The interaction of the modified material 6-poly(BMA–co–EDMA–co–GMA) with two peptides was tested, specifically using AcEYSFEFSY and KAEAEAKA sequences. The experiments were carried out under two conditions of pH, and the determination of the interaction was performed using the obtained copolymers in batch, with the measurement performed indirectly.

Thus, a solution of each peptide (1.0 mg/mL) was prepared, and a for each molecule a calibration curve was done. The solution was treated with 1.0 mg of the copolymer and then was centrifugated and analyzed via RP-HPLC. The peptide area was used for calculating the concentration of peptide remaining in the solution, and the retained quantity was compared with the maximum quantity that could be absorbed. As is shown in Table 2, peptide AcEYSFEFSY exhibits greater interaction with the modified copolymer 6-poly(BMA–co–EDMA–co–GMA) than peptide KAEAEAKA. Its interaction was greater at neutral pH. The interaction of this peptide with the modified copolymer could be due to the presence of aromatic rings from the Tyr residue with the resorcinarene motifs present at the surface, via π–π interaction. On the other hand, the copolymer without modification exhibited a weak interaction with both peptides at acidic and neutral conditions.

Table 2

Interaction of unmodified and modified poly(BMA–co–EDMA–co–GMA) with peptides, using calix[4]resorcinarene 6.

	AcEYSFEFSY		KAEAEAKA
pH	2.5	7.0	2.5	7.0
6-Poly(BMA–co–EDMA–co–GMA)	32%	58%	16%	22%
Poly(BMA–co–EDMA–co–GMA) a	1%	1%	1%	1%

a Percentage of peptide concentration difference compared to the initial one.

4. Conclusions

Aminomethylation reactions with amino-compounds and aqueous formaldehyde were efficiently carried out with tetraproylcalix[4]resorcinarene (1), tetrapentylcalix[4]resorcinarene (2), tetranonylcalix[4]resorcinarene (3), and tetra(p-hydroxyphenyl)calix[4]resorcinarene (4) with percentage yields between 54% and 87%. The reaction of the calix[4]resorcinarenes 1–3 with β-alanine generated tetrabenzoxazines 5–7, whereas the reaction of the calix[4]resorcinarene 4 with l-proline generated tetraMannich base 8.

To evaluate the efficiency of the surface modification with calix[4]resorcinarenes 5–8, a copolymer with two components, 2,3-epoxypropyl methacrylate and ethylene glycol dimethacrylate (GMA–co–EDMA), was produced and characterized via scanning electron microscopy (SEM) and ATR-FTIR spectroscopy. The copolymer was treated under N2 atmosphere with aminomethylated- calix[4]resorcinarenes 5–7 in DMF and tetrabuthylammonium chloride. ATR-FTIR spectroscopy results showed that macrocycles were covalently bonded to the copolymer, indicating that the reaction is selective towards the carboxylic groups of the upper rim of the resorcinarenes. Surface modification of copolymer poly(GMA–co–EDMA) with calix[4]resorcinarene 8 was done between the epoxide ring and hydroxyl groups of the lower rim of 8 under basic conditions.

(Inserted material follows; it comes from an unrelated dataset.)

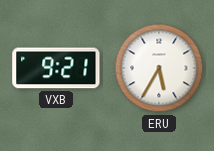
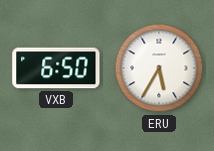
VXB: 9:21 -> 6:50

As a preliminary evaluation of the potential use of modified copolymers as stationary phases, the capacity of the monolith, functionalized with the resorcinarene motif, to trap peptides of different nature at two pH values (acidic and neutral) was tested, and it was found that the peptide with aromatic rings exhibits a greater interaction with this material.